3. Yes. We agree with the CA ruling that petitioner Lorenza, by affixing her signature to the
Deed of Sale on the space provided for witnesses, is deemed to have given her implied consent
to the contract of sale. Sale is a consensual contract that is perfected by mere consent, which
may either be express or implied. A wife’s consent to the husband’s disposition of conjugal
property does not always have to be explicit or set forth in any particular document, so long as it
is shown by acts of the wife that such consent or approval was indeed given. In the present
case, although it appears on the face of the deed of sale that Lorenza signed only as an
instrumental witness, circumstances leading to the execution of said document point to the fact
that Lorenza was fully aware of the sale of their conjugal property and consented to the sale.
Under the rules of evidence, it is presumed that a person takes ordinary care of his
concerns. Petitioners did not even attempt to overcome the aforementioned presumption as no
evidence was ever presented to show that Lorenza was in any way lacking in her mental
faculties and, hence, could not have fully understood the ramifications of signing the deed of
sale. Neither did petitioners present any evidence that Lorenza had been defrauded, forced,
intimidated or threatened either by her own husband or by respondent into affixing her signature
on the subject document. If Lorenza had any objections over the conveyance of the disputed
property, she could have totally refrained from having any part in the execution of the deed of
sale. Instead, Lorenza even affixed her signature thereto.
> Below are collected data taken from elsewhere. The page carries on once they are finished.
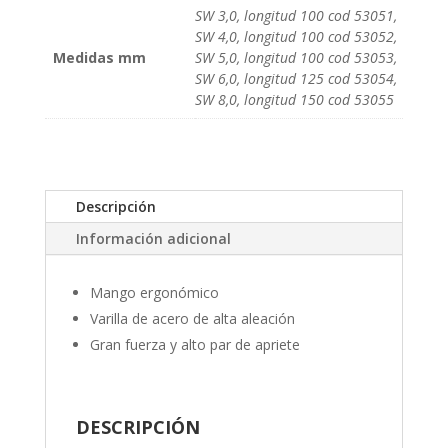
SW 3,0, longitud 100 cod 53051,
SW 4,0, longitud 100 cod 53052,
Medidas mm
SW 5,0, longitud 100 cod 53053,
SW 6,0, longitud 125 cod 53054,
SW 8,0, longitud 150 cod 53055
Descripción
Información adicional
Mango ergonómico
Varilla de acero de alta aleación
Gran fuerza y alto par de apriete
DESCRIPCIÓN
Moreover, under Article 173, in relation to Article 166, both of the New Civil Code, which was
still in effect on January 11, 1988 when the deed in question was executed, the lack of marital
consent to the disposition of conjugal property does not make the contract void ab initio but
merely voidable. Said provisions of law provide:

Art. 166. Unless the wife has been declared a non compos mentis or a spendthrift, or is under
civil interdiction or is confined in a leprosarium, the husband cannot alienate or encumber any
real property of the conjugal property without the wife’s consent. If she refuses unreasonably to
give her consent, the court may compel her to grant the same.